Translate

12 Ağustos 2010 Perşembe

ah neşem yeter!

tıbbın önünde oturup beyaz önlüklü insanları izleyip, teomanın doktor şarkısını bağıra çağıra söyleyip yanlızlığın dibine vursamda sevildiğimi biliyorum :)
tanrı güzel gülmemi sağlayacak güzel insanlar çıkarmaya devam etsin karşıma ve pia...

9 Ağustos 2010 Pazartesi

yalan mı?

hani küçükken herkes seni seviyor zannedersin. sonra ergenlik çağına girince insanların seni kafanda büyüttüğün kadar da sevmediğini görürsün. sonra birden pat! derin bir bunalıma girersin. fuck of!, hate, kan, öfke ve kin kelimeleri ayrı bir cazibeli gelir sana ve bilindik ''kimse beni anlamıyor çok yanlızım'' tripleri.

işteeeeeeeeeeee bu bunalımdan sonra hayata nasıl geri döndüğünüz ve insanlıkla nasıl barıştığınız çok önemlidir. o sırada uyguladığın tutunma taktiğin senin hayat yolunu belirliyor ve nasıl başlarsa öyle gidiyor.

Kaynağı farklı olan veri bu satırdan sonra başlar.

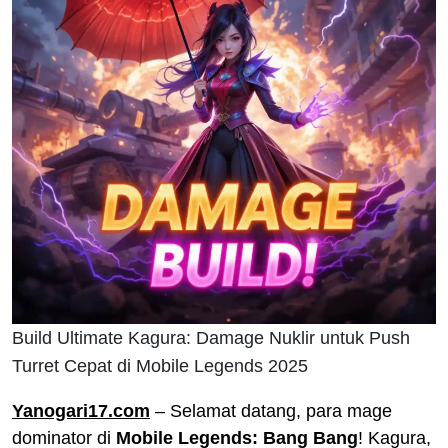
Build Ultimate Kagura: Damage Nuklir untuk Push
Turret Cepat di Mobile Legends 2025
Yanogari17.com
– Selamat datang, para mage
dominator di
Mobile Legends: Bang Bang
! Kagura,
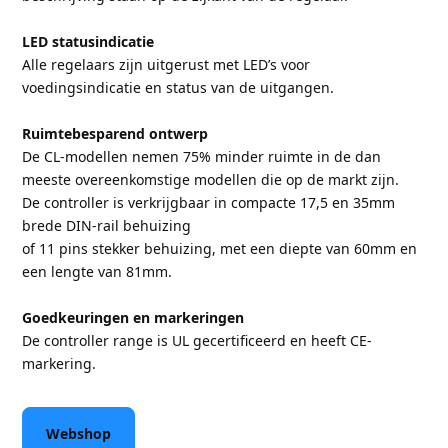
LED statusindicatie
Alle regelaars zijn uitgerust met LED’s voor
voedingsindicatie en status van de uitgangen.
Ruimtebesparend ontwerp
De CL-modellen nemen 75% minder ruimte in de dan
meeste overeenkomstige modellen die op de markt zijn.
De controller is verkrijgbaar in compacte 17,5 en 35mm
brede DIN-rail behuizing
of 11 pins stekker behuizing, met een diepte van 60mm en
een lengte van 81mm.
Goedkeuringen en markeringen
De controller range is UL gecertificeerd en heeft CE-
markering.
Webshop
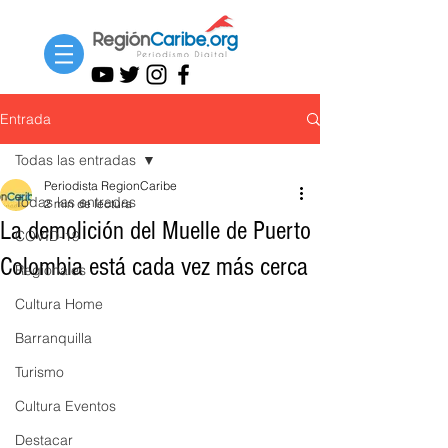
Entrada
Todas las entradas
Periodista RegionCaribe
Todas las entradas
2 min de lectura
La demolición del Muelle de Puerto
COVID-19
Colombia está cada vez más cerca
Regionales
Cultura Home
Barranquilla
Turismo
Cultura Eventos
Destacar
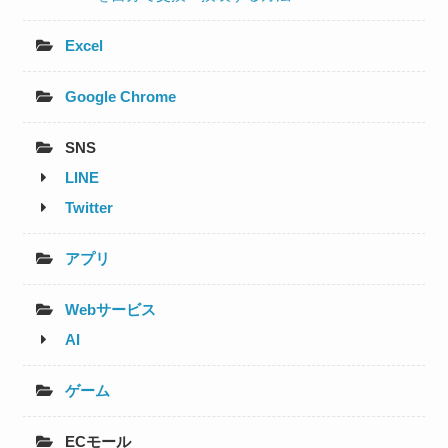
Excel
Google Chrome
SNS
LINE
Twitter
アプリ
Webサービス
AI
ゲーム
ECモール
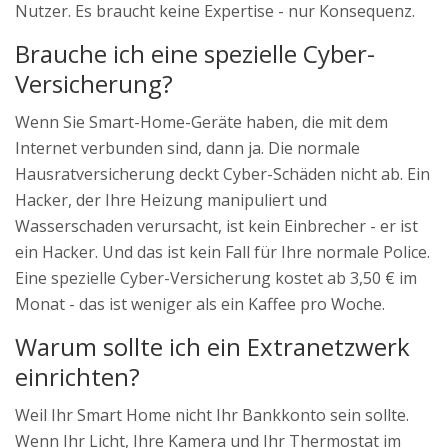
Nutzer. Es braucht keine Expertise - nur Konsequenz.
Brauche ich eine spezielle Cyber-
Versicherung?
Wenn Sie Smart-Home-Geräte haben, die mit dem
Internet verbunden sind, dann ja. Die normale
Hausratversicherung deckt Cyber-Schäden nicht ab. Ein
Hacker, der Ihre Heizung manipuliert und
Wasserschaden verursacht, ist kein Einbrecher - er ist
ein Hacker. Und das ist kein Fall für Ihre normale Police.
Eine spezielle Cyber-Versicherung kostet ab 3,50 € im
Monat - das ist weniger als ein Kaffee pro Woche.
Warum sollte ich ein Extranetzwerk
einrichten?
Weil Ihr Smart Home nicht Ihr Bankkonto sein sollte.
Wenn Ihr Licht, Ihre Kamera und Ihr Thermostat im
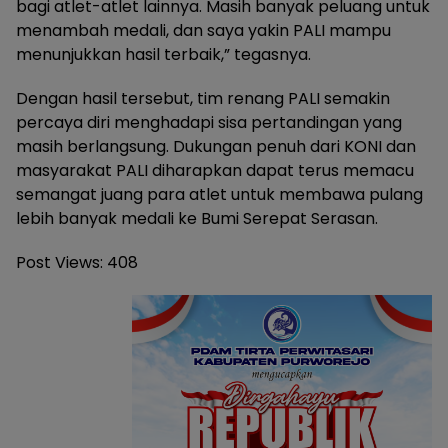
bagi atlet-atlet lainnya. Masih banyak peluang untuk
menambah medali, dan saya yakin PALI mampu
menunjukkan hasil terbaik,” tegasnya.
Dengan hasil tersebut, tim renang PALI semakin
percaya diri menghadapi sisa pertandingan yang
masih berlangsung. Dukungan penuh dari KONI dan
masyarakat PALI diharapkan dapat terus memacu
semangat juang para atlet untuk membawa pulang
lebih banyak medali ke Bumi Serepat Serasan.
Post Views:
408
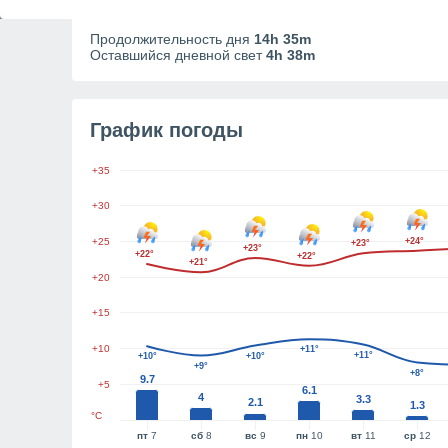
13:16
05:24
21:07
Продолжительность дня
14h 35m
Оставшийся дневной свет
4h 38m
График погоды
+35
+30
+25
+24°
+23°
+23°
+22°
+22°
+21°
+20
+15
+10
+11°
+11°
+10°
+10°
+9°
+8°
9.7
+5
6.1
4
3.3
2.1
1.3
°C
пт
7
сб
8
вс
9
пн
10
вт
11
ср
12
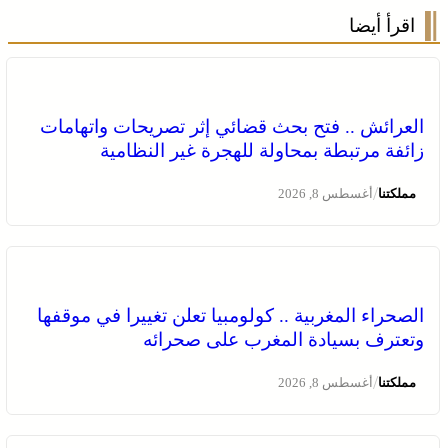
اقرأ أيضا
العرائش .. فتح بحث قضائي إثر تصريحات واتهامات
زائفة مرتبطة بمحاولة للهجرة غير النظامية
/
مملكتنا
أغسطس 8, 2026
الصحراء المغربية .. كولومبيا تعلن تغييرا في موقفها
وتعترف بسيادة المغرب على صحرائه
/
مملكتنا
أغسطس 8, 2026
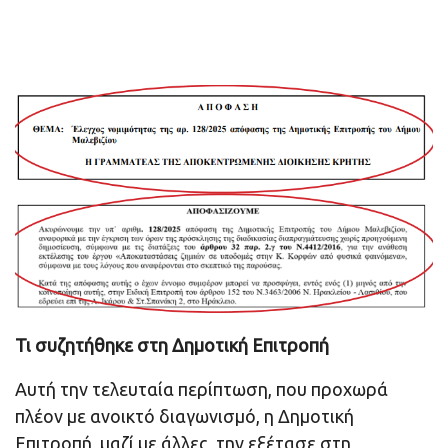
Τι συζητήθηκε στη Δημοτική Επιτροπή
Αυτή την τελευταία περίπτωση, που προχωρά
πλέον με ανοικτό διαγωνισμό, η Δημοτική
Επιτροπή, μαζί με άλλες, την εξέτασε στη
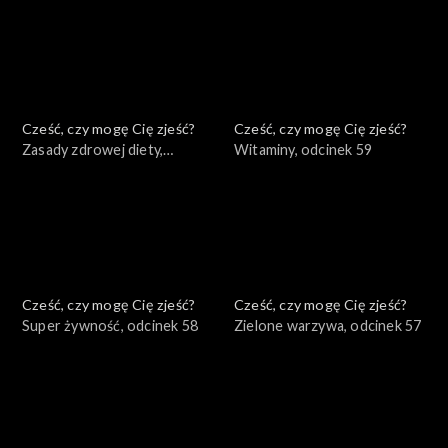
Cześć, czy mogę Cię zjeść?
Cześć, czy mogę Cię zjeść?
Zasady zdrowej diety,
Witaminy, odcinek 59
odcinek 60
Cześć, czy mogę Cię zjeść?
Cześć, czy mogę Cię zjeść?
Super żywność, odcinek 58
Zielone warzywa, odcinek 57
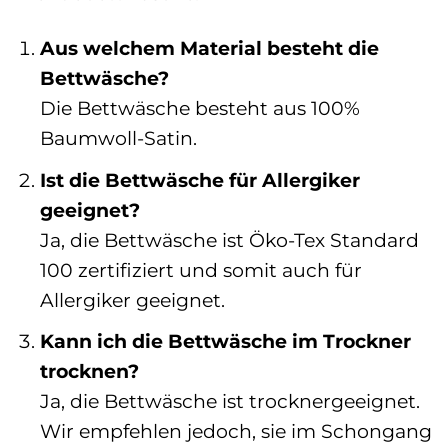
Aus welchem Material besteht die
Bettwäsche?
Die Bettwäsche besteht aus 100%
Baumwoll-Satin.
Ist die Bettwäsche für Allergiker
geeignet?
Ja, die Bettwäsche ist Öko-Tex Standard
100 zertifiziert und somit auch für
Allergiker geeignet.
Kann ich die Bettwäsche im Trockner
trocknen?
Ja, die Bettwäsche ist trocknergeeignet.
Wir empfehlen jedoch, sie im Schongang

HAYAT Kİ İÇİNE BATTIĞIMIZ BİR BOK ÇUKURUDUR ASLINDA

ehe şaka şaka :)

8 Ağustos 2010 Pazar

olmadı baştan...
yok hiç olmadı en baştan...
güzel bir müzik çalsa, tam ritmini bulsa ellerim kelimelerle, kelimeler de zihnimle o zaman güzel bir dans çıkar sanırım ortaya.
yazmak dolaşım sisteminizin düzgün çalıştığının bir göstergesidir. 
önce kararsız kalırsınız varlık ile yokluk arasında. sonra gitmekle kalmak arasında. sonra konuşmakla susmak arasında. sonra bir süre sessizliği seçtikten sonra içeriye bir melodiyle birlikte sıcak birşey akar. öyle bir sıcaklıktır ki o an herşey siyah-beyaz olur ve sonra insanlar, nesneler teker teker rengini bulur. onları teker teker siz boyarsınız. bazen ortaya çıkan manzaraya kahkahalarla gülersiniz ve bazende susup ağlarsınız. işte yazmak o an ortaya çıkan manzaraya vermiş olduğunuz tepkinin bir sonucudur. eğer o an o tepkiyi vermezseniz her yeriniz uyuşmaya başlar.
umarım güzel renklere boyarım dünyayı ve güzel cümleler kurarım mandalina kokusu eşliğinde.